Menimbun Barang Di Luar Angkasa: Berjuang Untuk Bertahan Hidup Di Dunia Yang Krisis.

Menimbun Barang Di Luar Angkasa: Berjuang Untuk Bertahan Hidup Di Dunia Yang Krisis.
Bab 619 Wanita Hamil


"Dokter, apakah Anda pernah melihat anak ini dalam prosesi?"


Dia mengeluarkan selembar kertas dengan sudut sobek dari lengannya, di atas kertas itu ada seorang gadis berusia sekitar sepuluh tahun, kertasnya agak kotor, dan sketsanya digambar dengan arang.


Ye Fu mengambil kertas itu dan melihatnya dengan serius, "Apakah ini putrimu?"


"Ya, dia putri saya. Nama saya Gao Chunping. Nama putri saya Gao Simin, dipanggil Douzi. Saat gempa, saya bekerja di pabrik farmasi. Dia berada di penampungan. Kemudian, saya dikirim ke Grand Square untuk perawatan. Saya berpisah darinya. Ya, saya telah mencari di alun-alun selama beberapa hari tetapi tidak dapat menemukannya, dokter, bisakah Anda mengawasinya untuk saya.


Ketika pria itu menyebut putrinya, masih ada air mata di matanya, dia tidak ingin pergi, tetapi dibawa secara paksa ke dalam gerbong oleh tentara pengawal.


Ye Fu mengingat penampilan anak itu di potret, dan mengangguk pada Gao Chunping, "Aku akan membantumu memperhatikan, berapa umurnya?"


"Dua belas tahun, kurang gizi, tidak tinggi, terlihat baru berusia delapan atau sembilan tahun."


Ye Fu memberinya obat khusus, "Sebelum kamu menemukannya, kamu harus bertanggung jawab atas dirimu sendiri dan hidup dengan baik. Inilah yang harus dilakukan seorang ayah."


Gao Chunping menyeka air mata, mengangguk berat, "Terima kasih, terima kasih, saya pikir Anda akan menolak saya."
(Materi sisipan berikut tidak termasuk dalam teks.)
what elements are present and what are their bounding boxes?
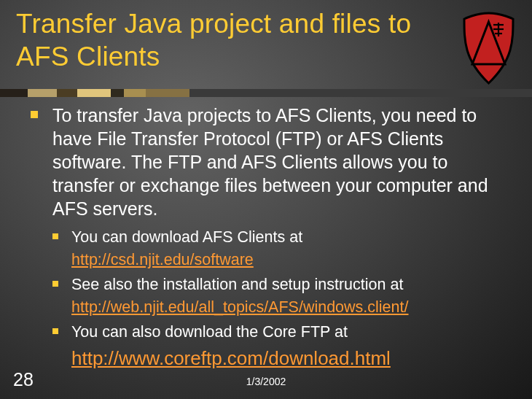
ornament-segment	[77, 89, 111, 97]
slide-title: Transfer Java project and files to AFS C…	[16, 7, 431, 73]
ornament-segment	[28, 89, 57, 97]
slide-body: To transfer Java projects to AFS Clients…	[31, 104, 512, 374]
ornament-segment	[111, 89, 124, 97]
sub-bullet: You can also download the Core FTP athtt…	[52, 321, 512, 371]
sub-bullet-text: You can download AFS Clients at	[71, 228, 302, 246]
ornament-segment	[0, 89, 28, 97]
sub-bullet: See also the installation and setup inst…	[52, 274, 512, 318]
bullet-main: To transfer Java projects to AFS Clients…	[31, 104, 512, 371]
ornament-segment	[474, 89, 532, 97]
ornament-segment	[299, 89, 357, 97]
square-bullet-icon	[52, 281, 58, 287]
slide: Transfer Java project and files to AFS C…	[0, 0, 532, 399]
divider-ornament	[0, 89, 532, 97]
ornament-segment	[415, 89, 474, 97]
sub-bullet-text: See also the installation and setup inst…	[71, 276, 403, 293]
shield-logo-icon	[461, 12, 516, 85]
ornament-segment	[57, 89, 77, 97]
sub-bullet-text: You can also download the Core FTP at	[71, 323, 348, 341]
sub-bullet-link[interactable]: http://web.njit.edu/all_topics/AFS/windo…	[71, 298, 408, 316]
sub-bullet-link[interactable]: http://csd.njit.edu/software	[71, 251, 254, 268]
ornament-segment	[189, 89, 240, 97]
square-bullet-icon	[52, 328, 58, 334]
square-bullet-icon	[52, 233, 58, 239]
sub-bullet: You can download AFS Clients athttp://cs…	[52, 226, 512, 271]
ornament-segment	[146, 89, 189, 97]
sub-bullet-link[interactable]: http://www.coreftp.com/download.html	[71, 345, 391, 372]
ornament-segment	[357, 89, 415, 97]
square-bullet-icon	[31, 111, 38, 118]
ornament-segment	[124, 89, 146, 97]
bullet-main-text: To transfer Java projects to AFS Clients…	[52, 105, 488, 219]
ornament-segment	[240, 89, 299, 97]
slide-date: 1/3/2002	[0, 376, 532, 387]
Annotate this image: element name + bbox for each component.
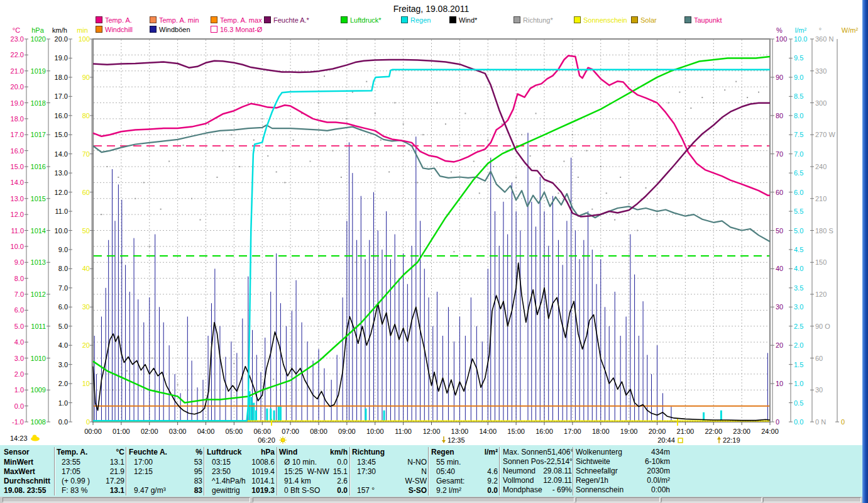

Ye Fu tidak mengatakan apa-apa lagi, dan setelah beberapa kata nasehat, dia pergi dan kembali ke gerbong Ye Fu dengan cepat menarik gadis itu ke dalam pikirannya, dan menandai informasi pribadi Gao Simin di sampingnya.


"Kakak Ye Fu, apa yang kamu lakukan?"


Ye Fu menyerahkan kertas sketsa yang sudah jadi kepada Wenwen, keterampilan menggambarnya sangat bagus, tidak berbeda dengan yang ada di tangan Gao Chunping.


"Siapa ini?"


Ye Fu memberi tahu Wenwen apa yang baru saja terjadi, setelah Wenwen mendengarnya, dia juga terlihat sedih.


"Banyak orang hilang setelah gempa. Saya harap saudari ini ada di tim. Ayahnya pasti sangat mengkhawatirkannya."


"Ya."


"Kapten memiliki suara yang keras, kenapa kamu tidak memintanya untuk memanggil nama adik perempuan ini dengan suara yang keras, jika dia ada di tim, dia akan keluar ketika dia mendengar nama itu."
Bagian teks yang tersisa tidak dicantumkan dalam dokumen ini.